En Europe, le problème ne se pose pas exactement dans les mêmes termes car, à la différence des Etats Unis, celle-ci n'hésite pas à s'interroger sur les époques grecques, romaines, médiévales ou sur les Lumières –en bref, à replacer le problème dans une perspective beaucoup plus large– pour aborder cette question, comme beaucoup d'autres. Pour le dire autrement, l'Europe changera d'autant plus facilement ce qu'elle est que son horizon est ancien. En menant la lutte contre le changement climatique, elle a déjà démontré qu’elle est prête à infléchir certains comportements. Le combat mené par Al Gore est plus difficile aux Etats-Unis. J'en veux pour exemple la seule analogie qu'il a su utiliser pour démontrer la possibilité interne d'un tournant écologique de la part des Etats-Unis: celle des fumeurs qui ont arrêté de fumer après que l'on eut découvert que cette pratique nuisait gravement à la santé. Cet exemple est symptomatique de la différence de perspective entre les Etats-Unis et l'Europe: non seulement fumer ne nuit qu'à la santé du fumeur, et non à celle de la collectivité, mais ce "changement" n'a, surtout, aucun sens historique.

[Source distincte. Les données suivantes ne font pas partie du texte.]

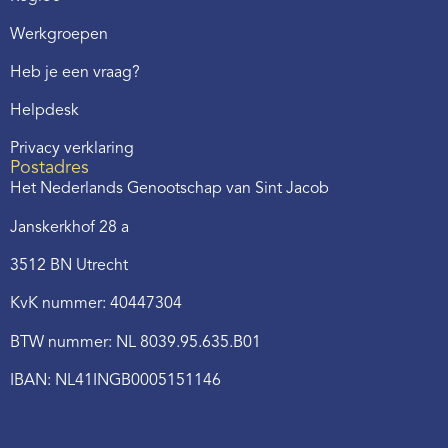
Werkgroepen
Heb je een vraag?
Helpdesk
Privacy verklaring
Postadres
Het Nederlands Genootschap van Sint Jacob
Janskerkhof 28 a
3512 BN Utrecht
KvK nummer: 40447304
BTW nummer: NL 8039.95.635.B01
IBAN: NL41INGB0005151146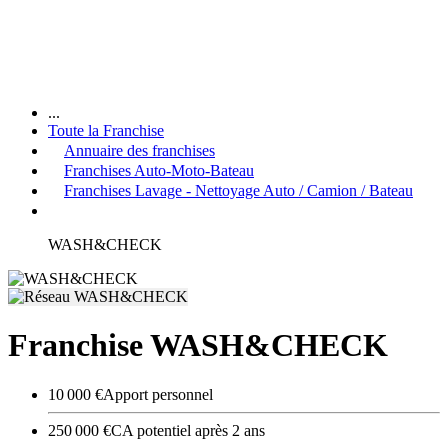
...
Toute la Franchise
Annuaire des franchises
Franchises Auto-Moto-Bateau
Franchises Lavage - Nettoyage Auto / Camion / Bateau
WASH&CHECK
Franchise WASH&CHECK
10 000 €
Apport personnel
250 000 €
CA potentiel après 2 ans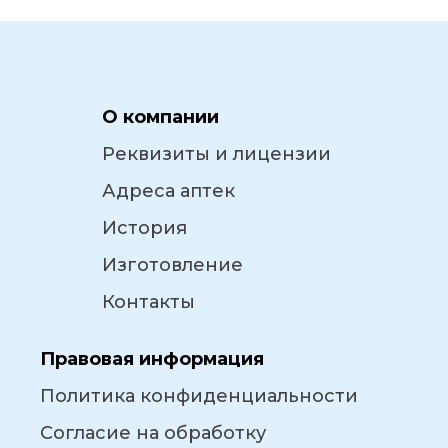
О компании
Реквизиты и лицензии
Адреса аптек
История
Изготовление
Контакты
Правовая информация
Политика конфиденциальности
Согласие на обработку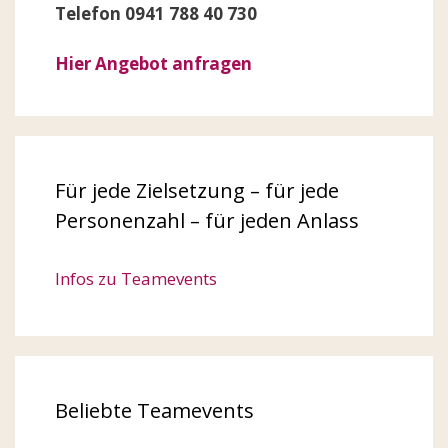
Telefon 0941 788 40 730
Hier Angebot anfragen
Für jede Zielsetzung – für jede
Personenzahl – für jeden Anlass
Infos zu Teamevents
Beliebte Teamevents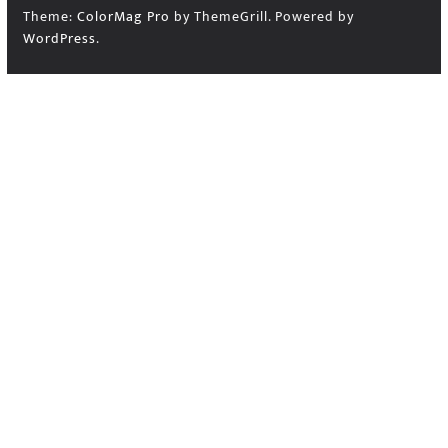
Theme:
ColorMag Pro
by ThemeGrill. Powered by
WordPress
.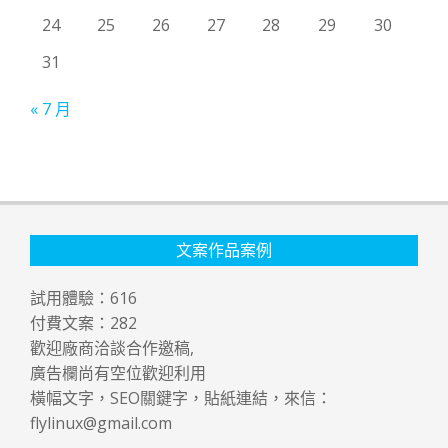
24
25
26
27
28
29
30
31
« 7 月
文案作品案例
試用體驗：
616
付費文案：
282
歡迎廠商洽談合作邀稿,
廣告欄尚有空位歡迎利用
橫幅文字，SEO關鍵字，貼紙連結，來信：
flylinux@gmail.com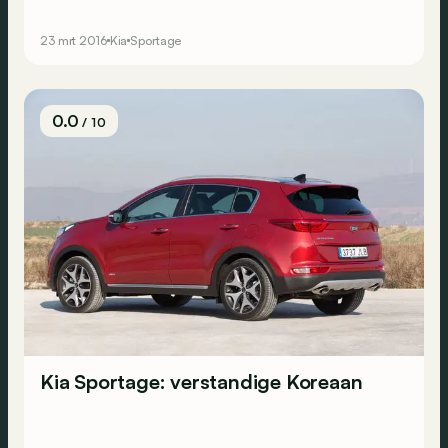
kans om een ritje te maken met de nieuwe Kia
Sportage tijdens onze testdag.
23 mrt 2016
Kia
Sportage
0.0
/ 10
Kia Sportage: verstandige Koreaan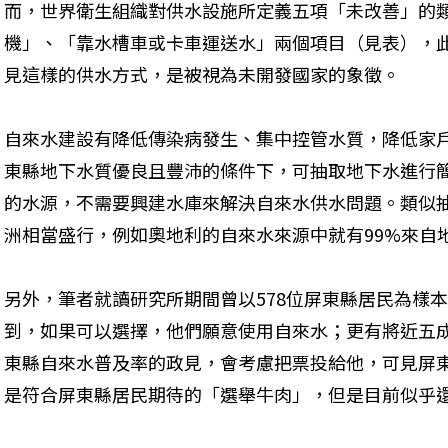
而，世界衛生組織對供水設施所定義五項「未改善」的
機」、「靠水槽車或卡車運送水」兩個項目（見表），
見這樣的供水方式，是被視為未開發國家的象徵。
自來水建設有降低傳染病發生、集中控管水質，降低家
東縣地下水質優良且豐沛的條件下，可抽取地下水進行
的水源，不需要興建水庫來解決自來水供水問題。類似
洲相當盛行，例如奧地利的自來水來源中就有99%來自
另外，筆者就讀研究所期間曾以578位屏東縣居民為樣
到，如果可以選擇，他們願意使用自來水；更有將近五
東縣自來水普及率的政見，會考慮把票投給他，可見屏
是符合屏東縣居民期待的「選舉牛肉」，但是目前似乎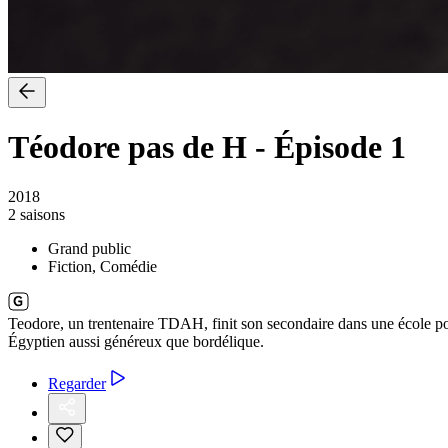
Téodore pas de H
-
Épisode 1
2018
2 saisons
Grand public
Fiction, Comédie
Teodore, un trentenaire TDAH, finit son secondaire dans une école pou
Égyptien aussi généreux que bordélique.
Regarder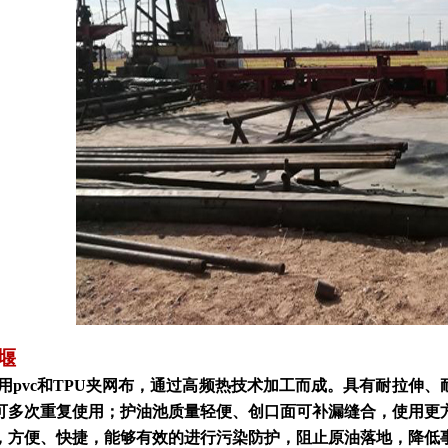
堰
c和TPU夹网布，通过高频热技术加工而成。具有耐拉伸、耐刺穿、
可多次重复使用；护油池质量轻便、创口面可补漏缝合，使用更
，方便、快捷，能够有效的进行污染防护，阻止原油落地，降低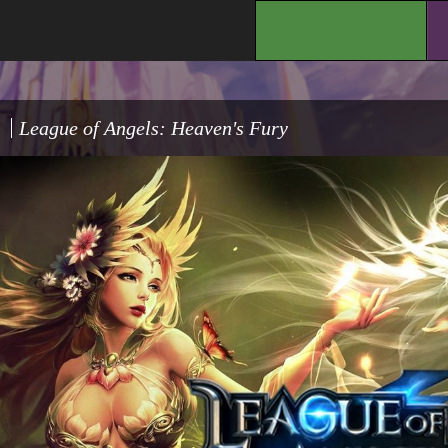
.
League of Angels: Heaven's Fury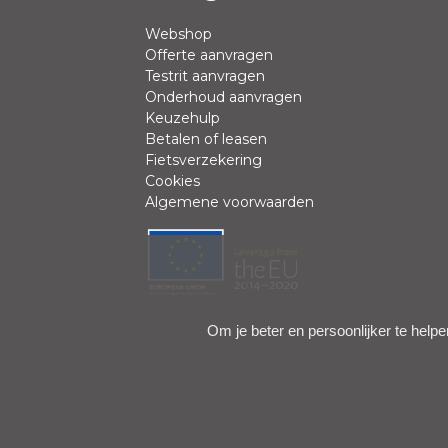
Webshop
Offerte aanvragen
Review *
Testrit aanvragen
Onderhoud aanvragen
Keuzehulp
Betalen of leasen
Fietsverzekering
Cookies
Algemene voorwaarden
Positieve punten
Om je beter en persoonlijker te helpe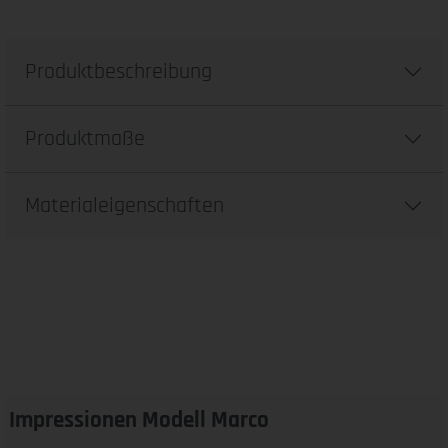
Produktbeschreibung
Produktmaße
Materialeigenschaften
Impressionen Modell Marco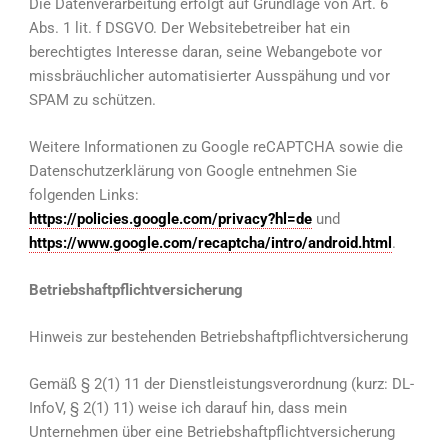
Die Datenverarbeitung erfolgt auf Grundlage von Art. 6
Abs. 1 lit. f DSGVO. Der Websitebetreiber hat ein
berechtigtes Interesse daran, seine Webangebote vor
missbräuchlicher automatisierter Ausspähung und vor
SPAM zu schützen.
Weitere Informationen zu Google reCAPTCHA sowie die
Datenschutzerklärung von Google entnehmen Sie
folgenden Links:
https://policies.google.com/privacy?hl=de
und
https://www.google.com/recaptcha/intro/android.html
.
Betriebshaftpflichtversicherung
Hinweis zur bestehenden Betriebshaftpflichtversicherung
Gemäß § 2(1) 11 der Dienstleistungsverordnung (kurz: DL-
InfoV, § 2(1) 11) weise ich darauf hin, dass mein
Unternehmen über eine Betriebshaftpflichtversicherung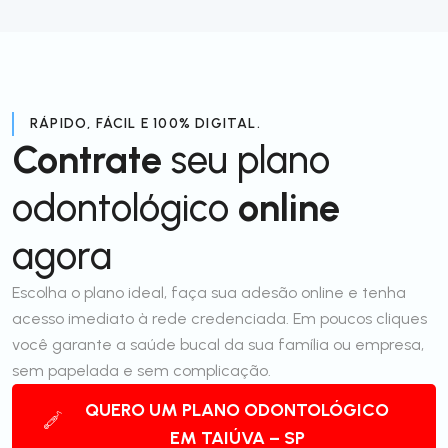
RÁPIDO, FÁCIL E 100% DIGITAL.
Contrate
seu plano
odontológico
online
agora
Escolha o plano ideal, faça sua adesão online e tenha
acesso imediato à rede credenciada. Em poucos cliques
você garante a saúde bucal da sua família ou empresa,
sem papelada e sem complicação.
QUERO UM PLANO ODONTOLÓGICO
EM TAIÚVA – SP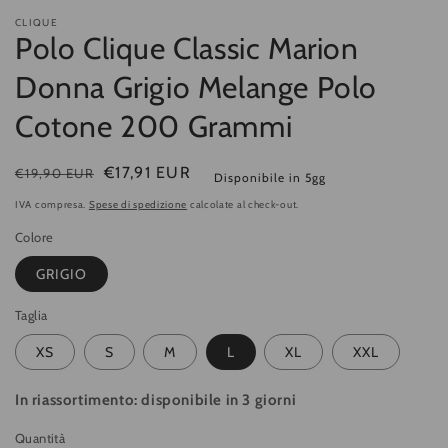
CLIQUE
Polo Clique Classic Marion
Donna Grigio Melange Polo
Cotone 200 Grammi
Prezzo
Prezzo
€17,91 EUR
€19,90 EUR
Disponibile in 5gg
di
di
IVA compresa.
Spese di spedizione
calcolate al check-out.
listino
vendita
Colore
GRIGIO
Taglia
XS
S
M
L
XL
XXL
In riassortimento: disponibile in 3 giorni
Quantità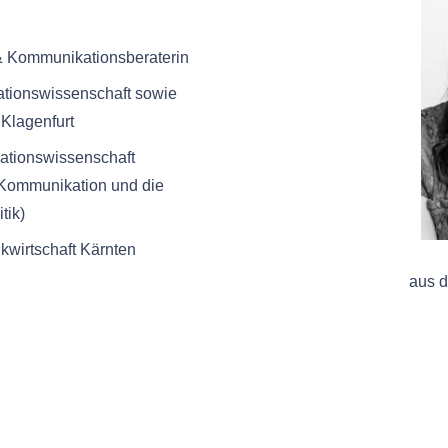
 & Kommunikationsberaterin
ationswissenschaft sowie
 Klagenfurt
ationswissenschaft
 Kommunikation und die
tik)
kwirtschaft Kärnten
aus d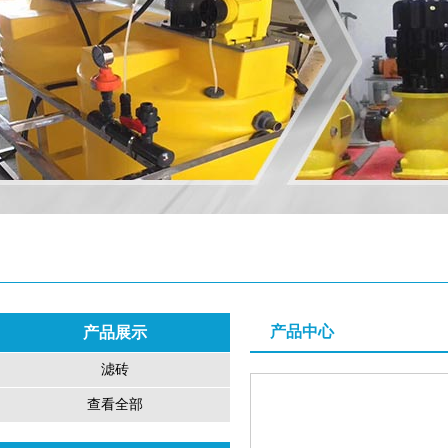
产品中心
产品展示
滤砖
查看全部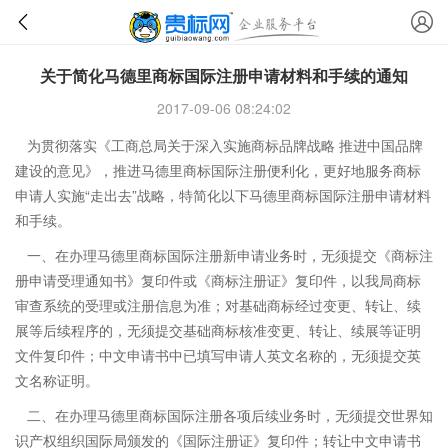
关于简化马德里商标国际注册申请材料和手续的通知
2017-09-06 08:24:02
为贯彻落实《工商总局关于深入实施商标品牌战略 推进中国品牌
建设的意见》，推进马德里商标国际注册便利化，更好地服务商标
申请人实施“走出去”战略，特简化以下马德里商标国际注册申请材料
和手续。
一、在办理马德里商标国际注册新申请业务时，无须提交《商标注
册申请受理通知书》复印件或《商标注册证》复印件，以我局商标
审查系统的受理或注册信息为准；对基础商标经过变更、转让、续
展等后续程序的，无须提交基础商标核准变更、转让、续展等证明
文件复印件；中文申请书中已填写申请人英文名称的，无须提交英
文名称证明。
二、在办理马德里商标国际注册各项后续业务时，无须提交世界知
识产权组织国际局颁发的《国际注册证》复印件；转让中文申请书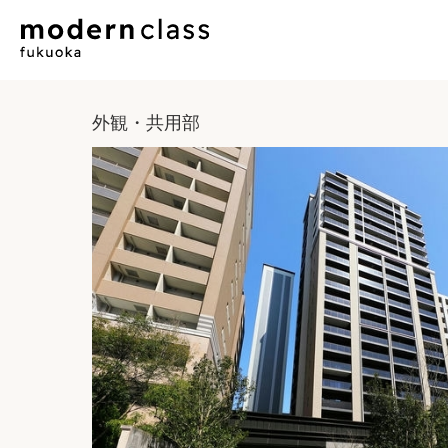
外観・共用部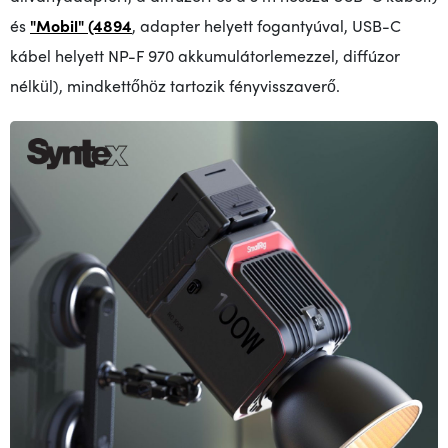
és
"Mobil" (4894
, adapter helyett fogantyúval, USB-C
kábel helyett NP-F 970 akkumulátorlemezzel, diffúzor
nélkül), mindkettőhöz tartozik fényvisszaverő.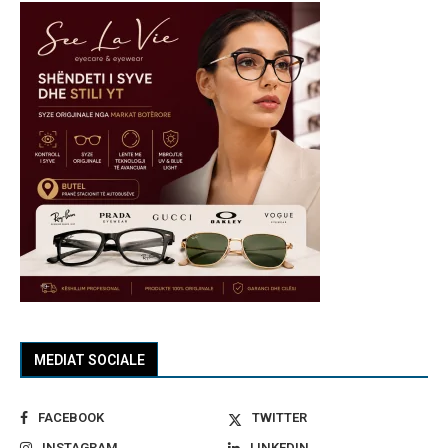
MEDIAT SOCIALE
FACEBOOK
TWITTER
INSTAGRAM
LINKEDIN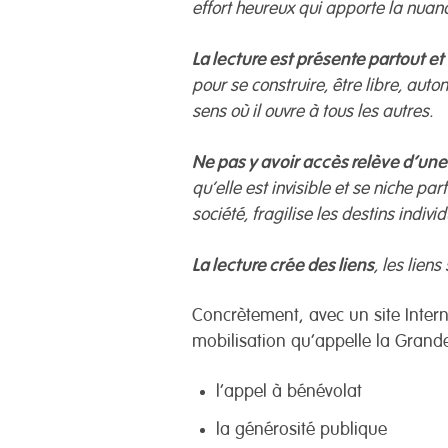
effort heureux qui apporte la nuan
La lecture est présente partout et
pour se construire, être libre, aut
sens où il ouvre à tous les autres.
Ne pas y avoir accès relève d’une
qu’elle est invisible et se niche pa
société, fragilise les destins in
La lecture crée des liens
, les lien
Concrètement, avec un site Intern
mobilisation qu’appelle la Grand
l’appel à bénévolat
la générosité publique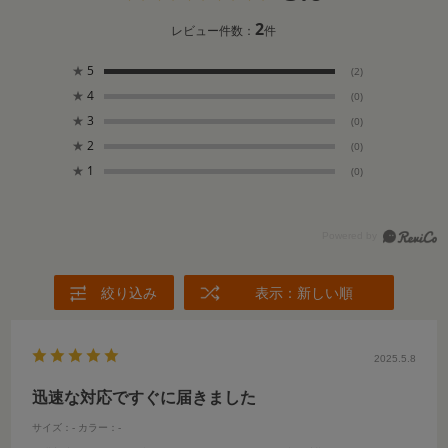
2
レビュー件数：
件
★
5
(2)
★
4
(0)
★
3
(0)
★
2
(0)
★
1
(0)
絞り込み
表示：新しい順
2025.5.8
迅速な対応ですぐに届きました
サイズ：-
カラー：-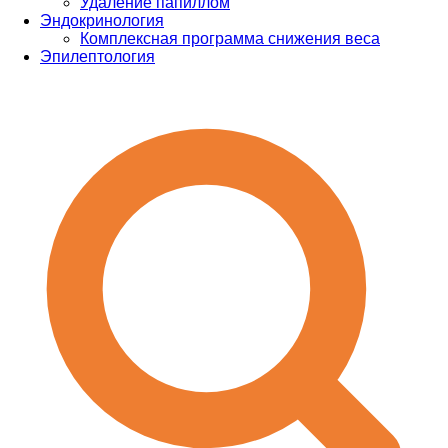
Удаление папиллом
Эндокринология
Комплексная программа снижения веса
Эпилептология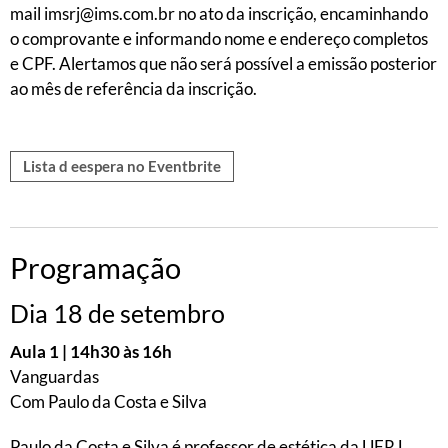
mail imsrj@ims.com.br no ato da inscrição, encaminhando
o comprovante e informando nome e endereço completos
e CPF. Alertamos que não será possível a emissão posterior
ao mês de referência da inscrição.
Lista d eespera no Eventbrite
Programação
Dia 18 de setembro
Aula 1 | 14h30 às 16h
Vanguardas
Com Paulo da Costa e Silva
Paulo da Costa e Silva é professor de estética da UFRJ.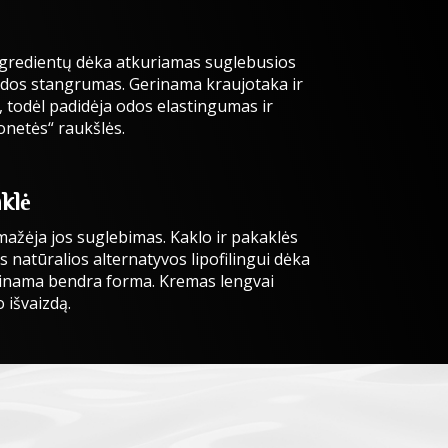
gredientų dėka atkuriamas suglebusios
 odos stangrumas. Gerinama kraujotaka ir
 todėl padidėja odos elastingumas ir
onetės“ raukšlės.
aklė
ažėja jos suglebimas. Kaklo ir pakaklės
 natūralios alternatyvos lipofilingui dėka
škinama bendra forma. Kremas lengvai
 išvaizdą.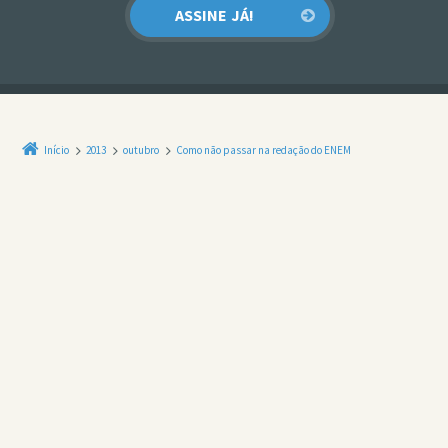
Início
2013
outubro
Como não passar na redação do ENEM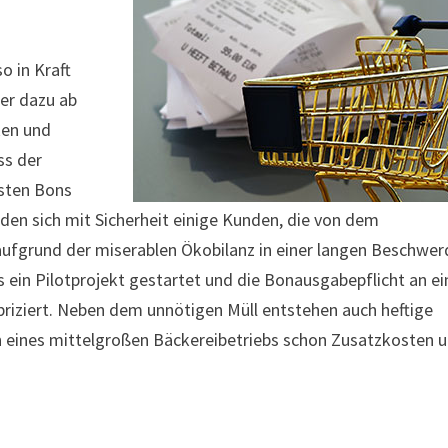
o in Kraft
er dazu ab
ken und
ss der
isten Bons
den sich mit Sicherheit einige Kunden, die von dem
fgrund der miserablen Ökobilanz in einer langen Beschwer
s ein Pilotprojekt gestartet und die Bonausgabepflicht an e
briziert. Neben dem unnötigen Müll entstehen auch heftige
in eines mittelgroßen Bäckereibetriebs schon Zusatzkosten 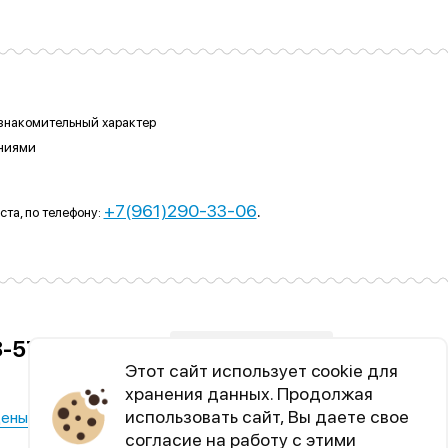
ознакомительный характер
ениями
+7(961)290-33-06
.
та, по телефону:
8-57
Whatsapp
Заказать звонок
Этот сайт использует cookie для
хранения данных. Продолжая
использовать сайт, Вы даете свое
ены
О центре
Контакты
согласие на работу с этими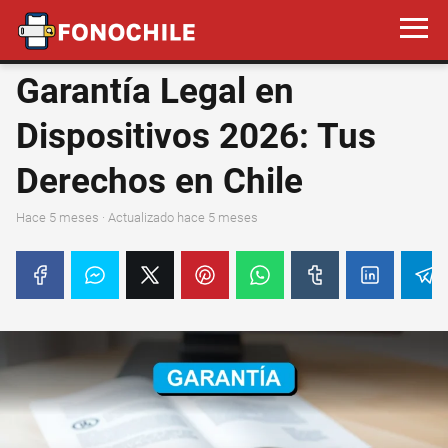
Garantía Legal en
Dispositivos 2026: Tus
Derechos en Chile
hace 5 meses
· Actualizado hace 5 meses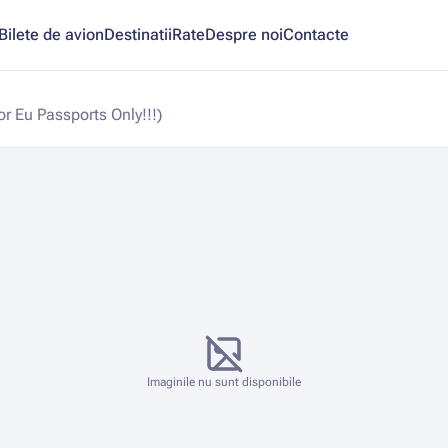
Bilete de avion
Destinatii
Rate
Despre noi
Contacte
r Eu Passports Only!!!)
Imaginile nu sunt disponibile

Par-delà la crise économique qui touche aujourd'hui le monde entier, par-delà de la question du terrorisme qui a tellement hanté le mandat de Georges W. Bush, la portée véritablement historique –entendons: de très long terme– de l'administration Obama devra passer par la redécouverte d'une histoire mondiale dont la prochaine révolution importante sera écologique. C'est là le changement dont les Etats-Unis ont besoin. Seule l'histoire nous dira si Obama l'a compris.